REFORM ÇALIŞMALARI YETERLİ OLMADI
Uzun süredir çürümenin farkında olan Gorbaçov, iktidara geldikten kısa süre sonra kötüye gidişatı tersine çevirmek için mevcut sistemin reforma ihtiyacı olduğunu düşünüyordu. Sistemi tıkayan ve artık bir kangren haline gelmiş parçaların kesilip atılması gerekiyordu. Gorbaçov’un reform planları Glasnost ve Perestroyka adıyla hayat buldu. Glasnost (açıklık) , fikir ve ifade özgürlükleri alanında yapılacak reformlara verilen genel isimken Perestroyka (yeniden yapılanma) ise ekonomik ve siyasi sistemde yapılacak düzenlemelere verilen genel isim oldu. Yenilenme adımları Gorbaçov’u yurt dışında oldukça popüler bir isim haline getirmiş olsa da SSCB’yi yeniden ayağa kaldırmaya yetmeyecekti.
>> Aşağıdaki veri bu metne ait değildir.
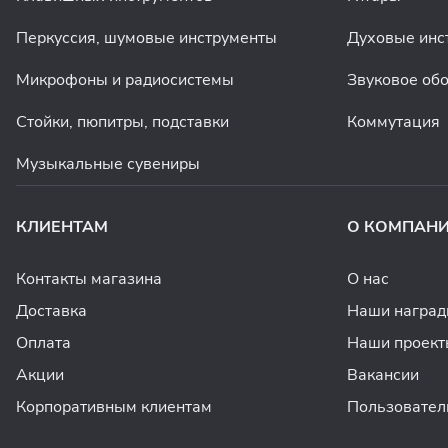
Перкуссия, шумовые инструменты
Духовые инс
Микрофоны и радиосистемы
Звуковое об
Стойки, пюпитры, подставки
Коммутация
Музыкальные сувениры
КЛИЕНТАМ
О КОМПАН
Контакты магазина
О нас
Доставка
Наши награ
Оплата
Наши проект
Акции
Вакансии
Корпоративным клиентам
Пользовател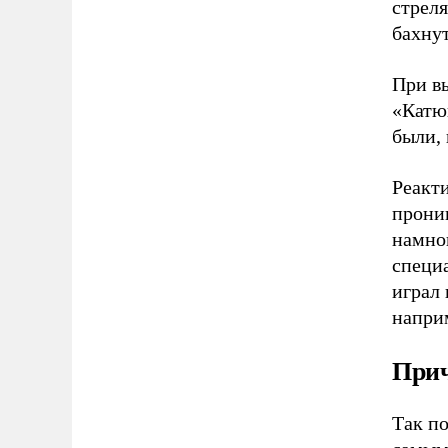
стреля
бахнут
При в
«Катю
были, 
Реакт
прони
намно
специ
играл 
напри
Прич
Так по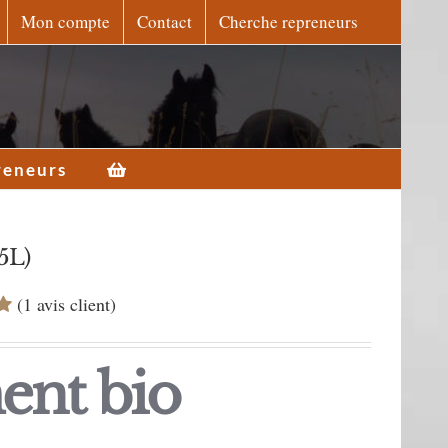
Mon compte
Contact
Cherche repreneurs
reneurs
5L)
(
1
avis client)
ur
ment
bio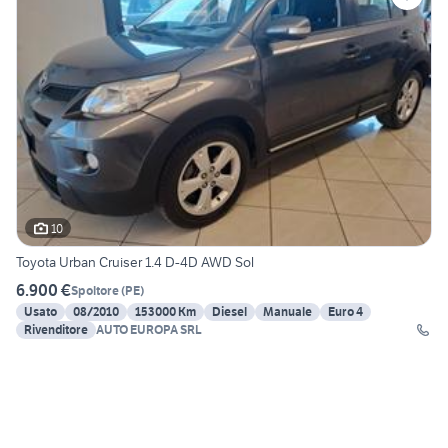
10
Toyota Urban Cruiser 1.4 D-4D AWD Sol
6.900 €
Spoltore
(
PE
)
Usato
08/2010
153000 Km
Diesel
Manuale
Euro 4
Rivenditore
AUTO EUROPA SRL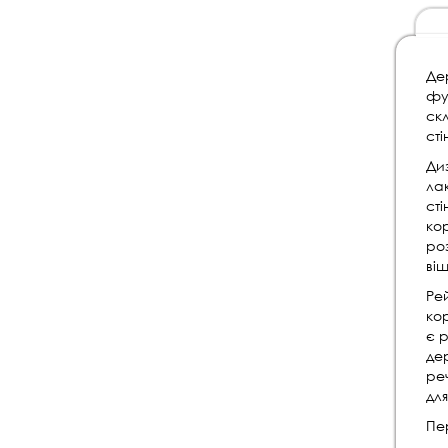
Дер
фу
скл
сті
Ди
лак
сті
ко
ро
ві
Ре
ко
є 
дер
реч
для
Пе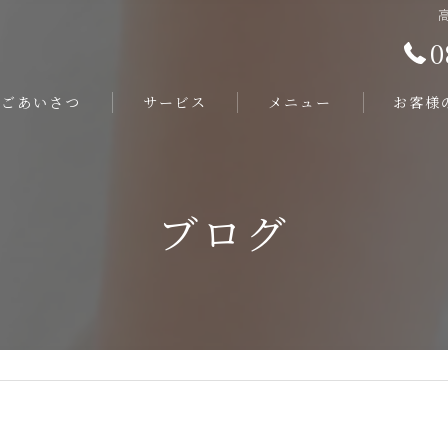
0
ごあいさつ
サービス
メニュー
お客様
ブログ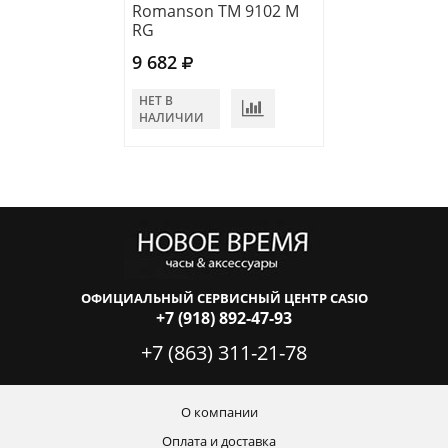
Romanson TM 9102 M
RG
9 682
НЕТ В
НАЛИЧИИ
ОФИЦИАЛЬНЫЙ СЕРВИСНЫЙ ЦЕНТР CASIO
+7 (918) 892-47-93
+7 (863) 311-21-78
О компании
Оплата и доставка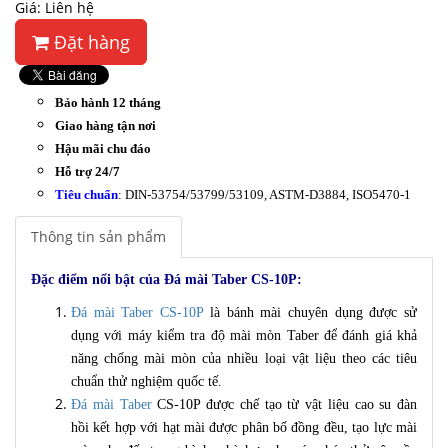
Giá: Liên hệ
Đặt hàng
Bảo hành 12 tháng
Giao hàng tận nơi
Hậu mãi chu đáo
Hỗ trợ 24/7
Tiêu chuẩn
: DIN-53754/53799/53109, ASTM-D3884, ISO5470-1
Thông tin sản phẩm
Đặc điểm nổi bật của Đá mài Taber CS-10P:
Đá mài Taber CS-10P
là bánh mài chuyên dụng được sử
dụng với máy kiểm tra độ mài mòn Taber để đánh giá khả
năng chống mài mòn của nhiều loại vật liệu theo các tiêu
chuẩn thử nghiệm quốc tế.
Đá mài Taber
CS-10P được chế tạo từ vật liệu cao su đàn
hồi kết hợp với hạt mài được phân bố đồng đều, tạo lực mài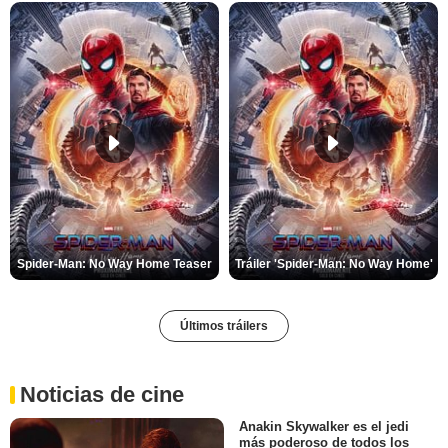
Spider-Man: No Way Home Teaser
Tráiler 'Spider-Man: No Way Home'
Últimos tráilers
Noticias de cine
Anakin Skywalker es el jedi
más poderoso de todos los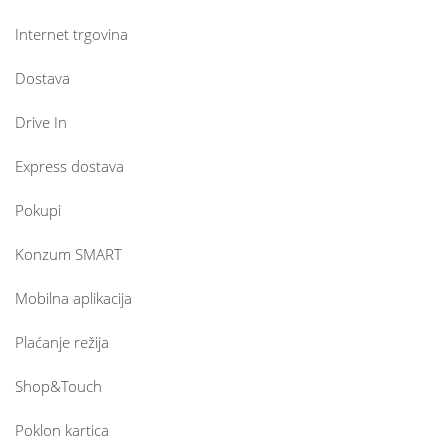
Internet trgovina
Dostava
Drive In
Express dostava
Pokupi
Konzum SMART
Mobilna aplikacija
Plaćanje režija
Shop&Touch
Poklon kartica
Gorbaçov’un hayata geçirdiği reformlar, 1989’da Doğu Avrupa’daki Sovyet uydu ülkelerinde kasıp kavuran, çoğu kansız bir dizi devrime zemin hazırladı. Berlin Duvarı yıkılırken, Sovyet lideri askeri bir müdahale emri vermeyi reddetti. Tarihi değişiklikler Gorbaçov’a Nobel Barış Ödülü’nü kazandırmıştı ancak ‘Demir Perde’ yıkılmış ve SSCB koşar adımlarla dağılma sürecine girmişti.
YELTSİN’İN YÜKSELİŞİ
SSCB içinde yaşanan kaos her geçen gün daha da karmaşık ve içinden çıkılamaz bir hal alırken Gorbaçov, birlik içinde daha fazla özgürlük isteyenler ile sertlik yanlıları arasındaki çatışmanın ortasında bir çıkış yolu aramaya başladı. Bunun yanında SSCB lideri Gorbaçov ile Rusya Sovyet Federatif Sosyalist Cumhuriyeti lideri Boris Yeltsin arasındaki çekişme de tırmanmaya başladı. 1990 yılına gelindiğinde Komünist Parti ile olan ilişkisini büyük oranda koparan Yeltsin, Kızıl Ordu’nun özgürlük talep eden SSCB içindeki ülkelere baskı yapmasını sert şekilde eleştirdi ve Gorbaçov’un istifaya zorlamaya başladı.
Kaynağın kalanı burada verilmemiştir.